In case of a tie in qualification points, the team which finished with higher at the 2025 World Championships will get preference.

===Qualification points===

The qualification points are allotted based on the nations' final rankings at the World Wheelchair & World Wheelchair Mixed Doubles Championships. The points are distributed as follows:

| Final rank | 1 | 2 | 3 | 4 | 5 | 6 | 7 | 8 | 9 | 10 | 11 | 12 |
| Points | 14 | 12 | 10 | 9 | 8 | 7 | 6 | 5 | 4 | 3 | 2 | 1 |

Note: Scotland, England and Wales all compete separately in international curling.

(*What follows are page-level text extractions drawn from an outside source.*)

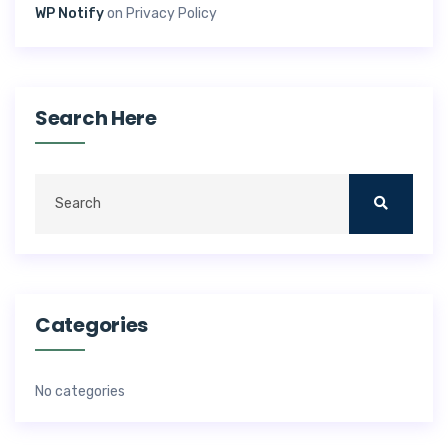
WP Notify
on
Privacy Policy
Search Here
Categories
No categories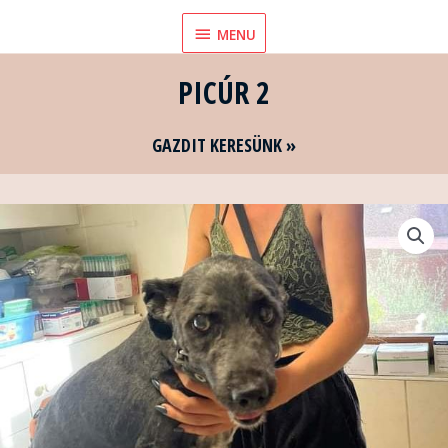
Skip
MENU
MENU
to
content
PICÚR 2
GAZDIT KERESÜNK »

By an agreement between the curling federations of those three home nations, only Scotland can score Paralympic qualification points on behalf of Great Britain.

==Qualification results==

Key
|  | Nation Qualified for the Paralympic Games as host |
|  | Nation Qualified for the Olympic Games via Qualification Points from the 2023, 2024 & 2025 World Championships |
|  | Nation Qualified for the 2026 Winter Paralympics |

===Mixed team===

| Country | 2023 |  | 2024 |  | 2025 |  | Total Points | 2026 WPG |
| Place | Points | Place | Points | Place | Points |
| China | 1 | 14 | 3 | 10 | 1 | 14 | 38 |  |
| Canada | 2 | 12 | 2 | 12 | 3 | 10 | 34 |  |
| South Korea | 5 | 8 | 6 | 7 | 2 | 12 | 27 |  |
| Norway | 7 | 6 | 1 | 14 | 6 | 7 | 27 |  |
| Sweden | 4 | 9 | 4 | 9 | 5 | 8 | 26 |  |
| Great Britain | 3 | 10 | 10 | 3 | 7 | 6 | 19 |  |
| Slovakia | X |  | 7 | 6 | 4 | 9 | 15 |  |
| United States | 6 | 7 | 9 | 4 | 11 | 2 | 13 |  |
| Latvia | 9 | 4 | 5 | 8 | 12 | 1 | 13 |  |
| Italy | 10 | 3 | 8 | 5 | 10 | 3 | 11 |  |
| Czech Republic | 8 | 5 | 11 | 2 | X |  | 7 |  |
| Japan | 12 | 1 | X |  | 9 | 4 | 5 |  |
| Denmark | 11 | 2 | X |  | X |  | 2 |  |
| Estonia | X |  | 12 | 1 | X |  | 1 |  |

===Mixed doubles===

| Country | 2023 |  | 2024 |  | 2025 |  | Total Points | 2026 WPG |
| Place | Points | Place | Points | Place | Points |
| South Korea | 7 | 6 | 1 | 14 | 4 | 9 | 29 |  |
| United States | 2 | 12 | 5 | 8 | 9 | 4 | 24 |  |
| China | 4 | 9 | 2 | 12 | 10 | 3 | 24 |  |
| Japan | 13 | 0 | 4 | 9 | 1 | 14 | 23 |  |
| Latvia | 1 | 14 | 7 | 6 | 11 | 2 | 22 |  |
| Great Britain | 8 | 5 | 10 | 3 | 2 | 12 | 20 |  |
| Estonia | 9 | 4 | 8 | 5 | 3 | 10 | 19 |  |
| Slovakia | 6 | 7 | 6 | 7 | 8 | 5 | 19 |  |
| Canada | 3 | 10 | 17 | 0 | 6 | 7 | 17 |  |
| Italy | 12 | 1 | 3 | 10 | 16 | 0 | 11 |  |
| Norway | 14 | 0 | 14 | 0 | 5 | 8 | 8 |  |
| Czech Republic | X |  | X |  | 7 | 6 | 6 |  |
| Germany | 10 | 3 | X |  | X |  | 3 |  |
| Hungary | 11 | 2 | 16 | 0 | 13 | 0 | 2 |  |
| Finland | 19 | 0 | 11 | 2 | 17 | 0 | 2 |  |
| Denmark | 18 | 0 | 12 | 1 | 15 | 0 | 1 |  |
| Switzerland | 16 | 0 | 15 | 0 | 14 | 0 | 0 |  |
| Turkey | X |  | 18 | 0 | 18 | 0 | 0 |  |
| Poland | 17 | 0 | 19 | 0 | 19 | 0 | 0 |  |
| Brazil | X |  | X |  | 20 | 0 | 0 |  |
| Spain | X |  | 20 | 0 | 21 | 0 | 0 |  |
| Sweden | 15 | 0 | 13 | 0 | X |  | 0 |  |
| Slovenia | X |  | 21 | 0 | X |  | 0 |  |

Note: Scotland, England and Wales compete separately at international level in curling. By an agreement between the curling federations of those three nations, only Scotland can score Olympic qualification points on behalf of Great Britain.